I feel the video world is ready to start seeing well crafted channels of video coming out over the web. There is boxee, kicking the pants off all its competitors, when its not drinking to much and coming into work late. The iPad is has all the big players, rushing html5 video out the door. So, video, is getting ready to bust out, and I need a complement to instapaper.
So, I am building in ruby, its a twofer. Build something I want, and learn something new in the process.
A friend of mine once complained on twitter about how bad the Django Documentation was. I thought he was crazy, but now the script is flipped I wonder if its just a cultural thing. I am going to find out, but right now, the documentation sucks. I am finding hard to dig deep into how the magic works.

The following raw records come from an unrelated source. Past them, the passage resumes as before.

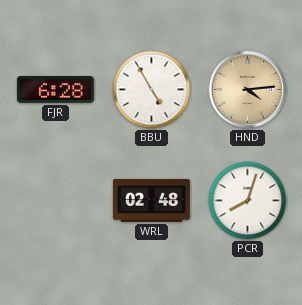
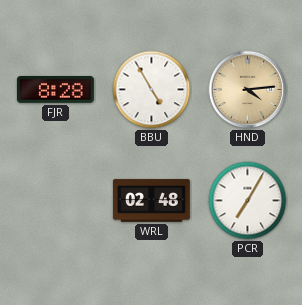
FJR: 6:28 -> 8:28
PCR: 8:03 -> 7:05
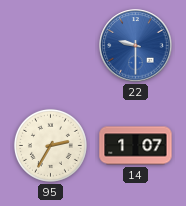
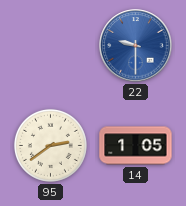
95: 2:35 -> 2:39
14: 1:07 -> 1:05
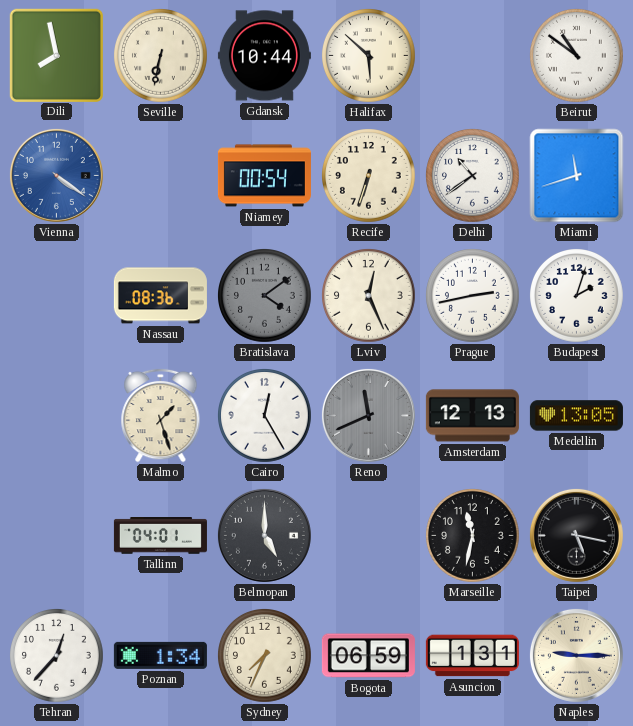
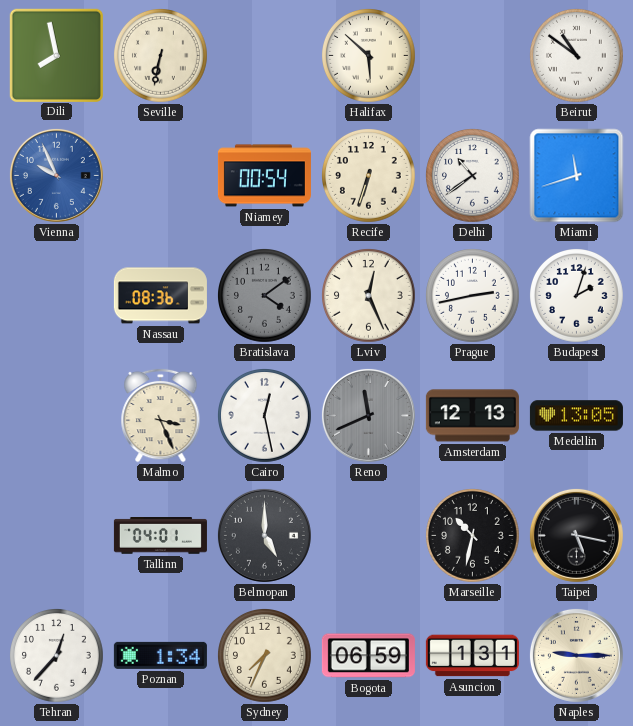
Gdansk: 10:44 -> none
Vienna: 4:21 -> 9:56
Malmo: 1:27 -> 3:26
Cairo: 12:25 -> 12:28
Marseille: 11:32 -> 10:32
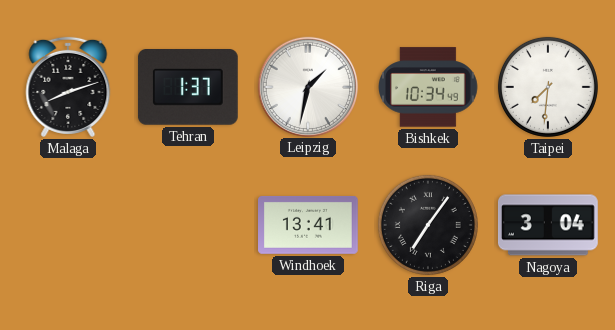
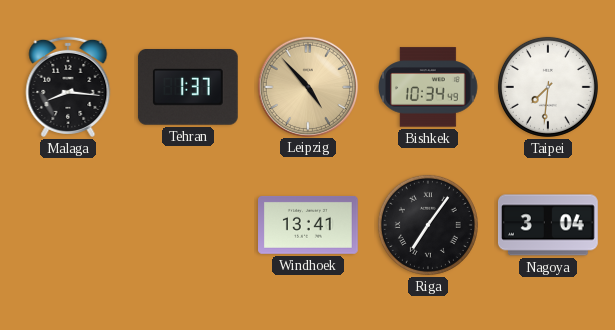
Malaga: 8:12 -> 8:16
Leipzig: 1:32 -> 4:53
Leipzig dial: white -> champagne
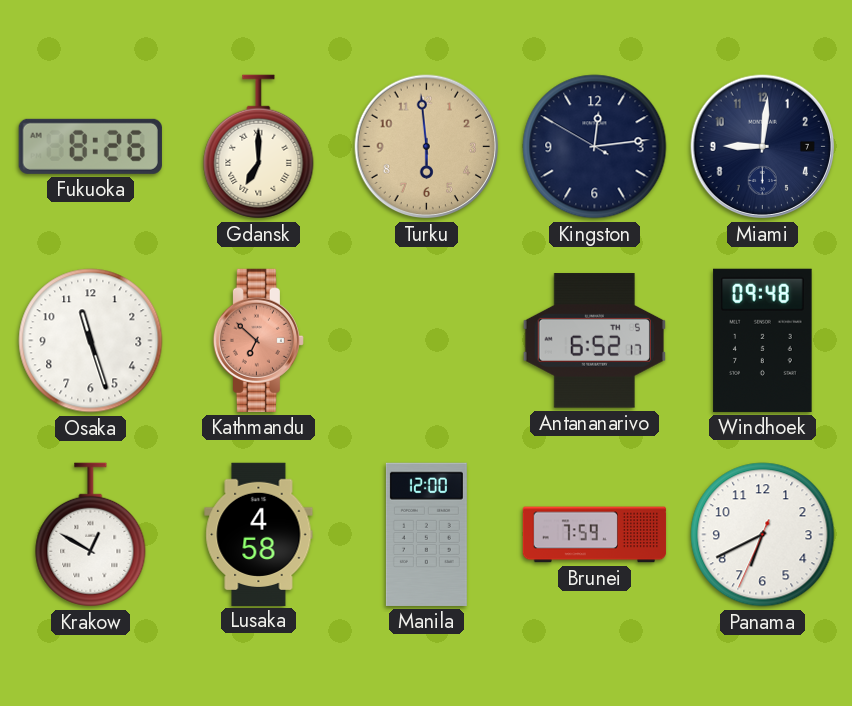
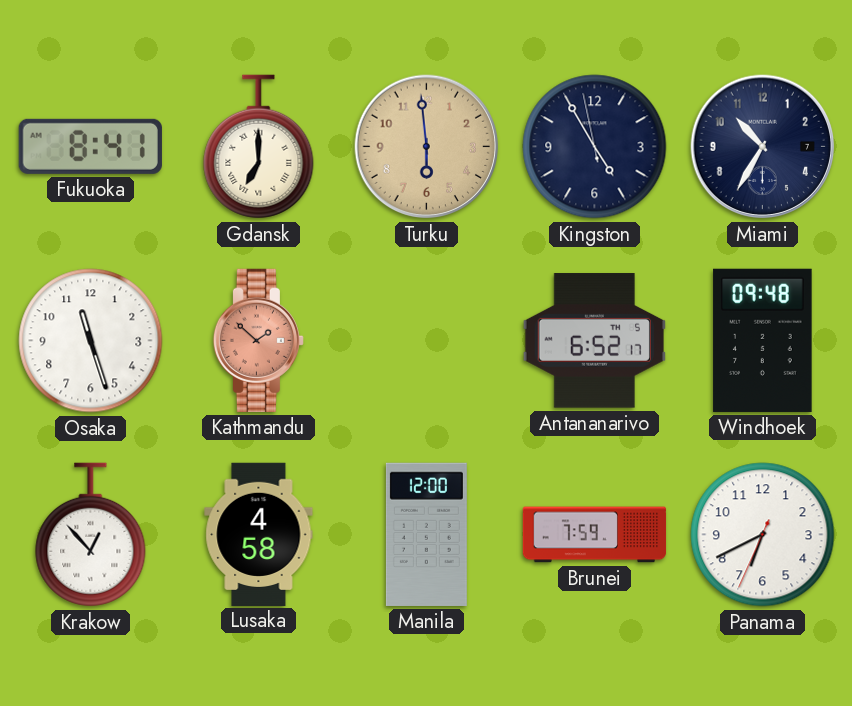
Fukuoka: 8:26 -> 8:41
Kingston: 12:13 -> 4:54
Miami: 9:01 -> 10:35
Kathmandu: 6:52 -> 1:52
Krakow: 12:50 -> 12:53
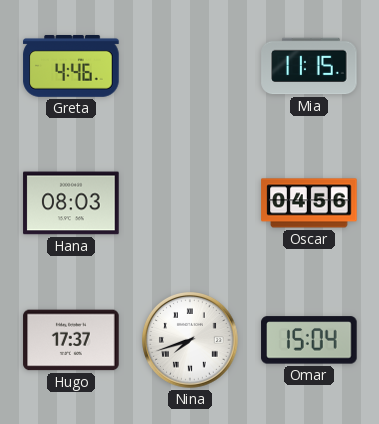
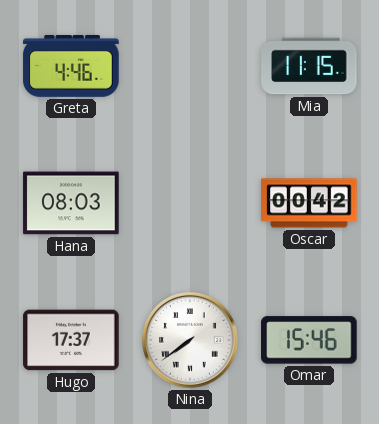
Oscar: 04:56 -> 00:42
Nina: 7:42 -> 7:39
Omar: 15:04 -> 15:46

That’s another thing, I feel in some sense that Rails, just has a ton of magic baked in. I am assuming that a lot of this magic is due to the power or ruby to be so expressive. I think I just am waiting for that paradigm shift moment, where all of a sudden the light bulb goes off.
Other then that, I am liking the migrations out of the box. Django didn’t have a strong sense for this, things like south came along, but I did what all the other developers did and just wrote my own SQL migrations. When you sort of force the user to think about migrations, then migrations make more sense. Then the notion of rollback becomes as simple as issuing a command. I really like this idea. I hope I don’t find away around migrations, and make sure I flex that muscel as much as possible.
Especially when you start looking at continuous deployment, which is something I am looking at, making sure you can roll everything back becomes super important.